HIVER
La neige craque comme du pain chaud
et la lumière est pure comme le regard de certains êtres humains
et je pense au pain et aux regards
tandis que je marche sur la neige.
Aujourd’hui c’est dimanche et il me semble
que le matin n’existe pas uniquement sur la terre
mais qu’il est entré doucement dans ma vie.
Je vois la rivière comme un acier obscur
descendre parmi la neige.
Je vois l’aubépine : flamber le rouge,
l’aigre fruit de janvier.
Et les chênes, sur la terre brûlée,
résister en silence.
Aujourd’hui, dimanche, la terre est semblable
à la beauté, à la nécessité
de ce que j’aime le plus.
Les spirituals (chanson religieuse) et les blues (évidence profane) ont une double fonction, qui s'ajoute à leur fonction esthétique : exprimer la souffrance et s'en consoler.
III
JE PARLE AVEC MA MERE
Maman : tu es maintenant silencieuse
comme l'habit de qui nous a quittés.
Je fixe le bord blanc de tes paupières
et je ne peux penser.
Maman : je veux tout oublier
au fond d'une respiration qui chante.
Passe-moi tes grandes mains sur la nuque
tous les jours pour que ne revienne pas
la solitude.
Je sais que sur chaque visage on voit le monde.

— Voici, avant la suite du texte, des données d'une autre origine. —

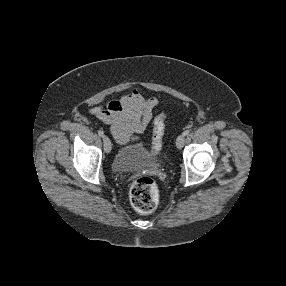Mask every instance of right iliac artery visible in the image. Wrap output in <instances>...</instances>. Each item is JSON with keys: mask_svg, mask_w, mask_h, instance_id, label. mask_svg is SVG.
Returning <instances> with one entry per match:
<instances>
[{"mask_svg": "<svg viewBox=\"0 0 286 286\" xmlns=\"http://www.w3.org/2000/svg\"><path fill=\"white\" fill-rule=\"evenodd\" d=\"M98 135H99L100 137H104V132H103L102 130H99V131H98Z\"/></svg>", "mask_w": 286, "mask_h": 286, "instance_id": "right-iliac-artery-1", "label": "right iliac artery"}]
</instances>
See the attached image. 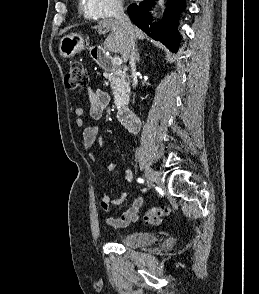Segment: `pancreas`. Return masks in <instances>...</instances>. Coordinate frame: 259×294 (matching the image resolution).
<instances>
[{"mask_svg":"<svg viewBox=\"0 0 259 294\" xmlns=\"http://www.w3.org/2000/svg\"><path fill=\"white\" fill-rule=\"evenodd\" d=\"M111 84L116 106H123L129 100L130 88L125 74L119 70H114L113 74L105 73Z\"/></svg>","mask_w":259,"mask_h":294,"instance_id":"cf45deb5","label":"pancreas"}]
</instances>
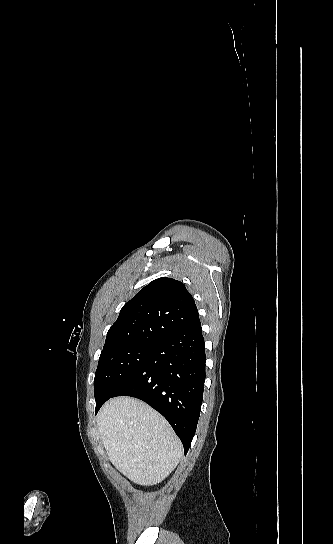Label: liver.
<instances>
[{"mask_svg":"<svg viewBox=\"0 0 333 544\" xmlns=\"http://www.w3.org/2000/svg\"><path fill=\"white\" fill-rule=\"evenodd\" d=\"M97 426L112 464L139 485L160 483L183 456L169 423L140 400H110L99 411Z\"/></svg>","mask_w":333,"mask_h":544,"instance_id":"1","label":"liver"}]
</instances>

Ne va plus chercher sur les murs, maman.
Regarde le visage que tu aimes :
dans chaque visage humain, mon visage.
J'ai senti tes mains.
Perdu au fond des êtres humains je t'ai sentie
comme tu sentais mes mains avant ma naissance.

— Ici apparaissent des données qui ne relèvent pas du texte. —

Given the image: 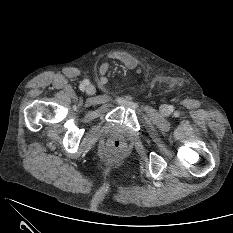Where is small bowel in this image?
I'll return each mask as SVG.
<instances>
[{"label": "small bowel", "mask_w": 233, "mask_h": 233, "mask_svg": "<svg viewBox=\"0 0 233 233\" xmlns=\"http://www.w3.org/2000/svg\"><path fill=\"white\" fill-rule=\"evenodd\" d=\"M109 58L121 62L127 68L133 69L137 67L136 59L131 54L124 51H114L109 55ZM108 67L109 64L107 62L101 65V69L104 71H106Z\"/></svg>", "instance_id": "obj_1"}]
</instances>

Maman, ne recommence plus à me cacher la terre.
Telle est ma condition.
Et mon espoir.
p.81
//traduction de Jacques Ancet
II
BLUES DE L'ESCALIER
Une femme monte dans l'escalier
elle a un chaudron plein de peines.
Une femme monte dans l'escalier
elle porte le chaudron des peines.
J'ai rencontré dans l'escalier la femme
et devant moi elle a baissé les yeux.
J'ai rencontré la femme et son chaudron.
Je n'aurai plus la paix dans l'escalier.
p.77
//traduction de Jacques Ancet
II
BLUES DU COMPTOIR
Il est venu le papier dans les mains
Il m’a fixé de ses yeux fatigués.
il est venu avec papiers et mains
et j’ai senti son regard dans ma vie.
S'il vient un autre jour avec ses mains
et son papier me fixer en silence,
j'espère savoir pourquoi il me fixe
pourquoi il est vieux, grand et pourquoi pèsent
au fond de mon cœur ces yeux fatigués.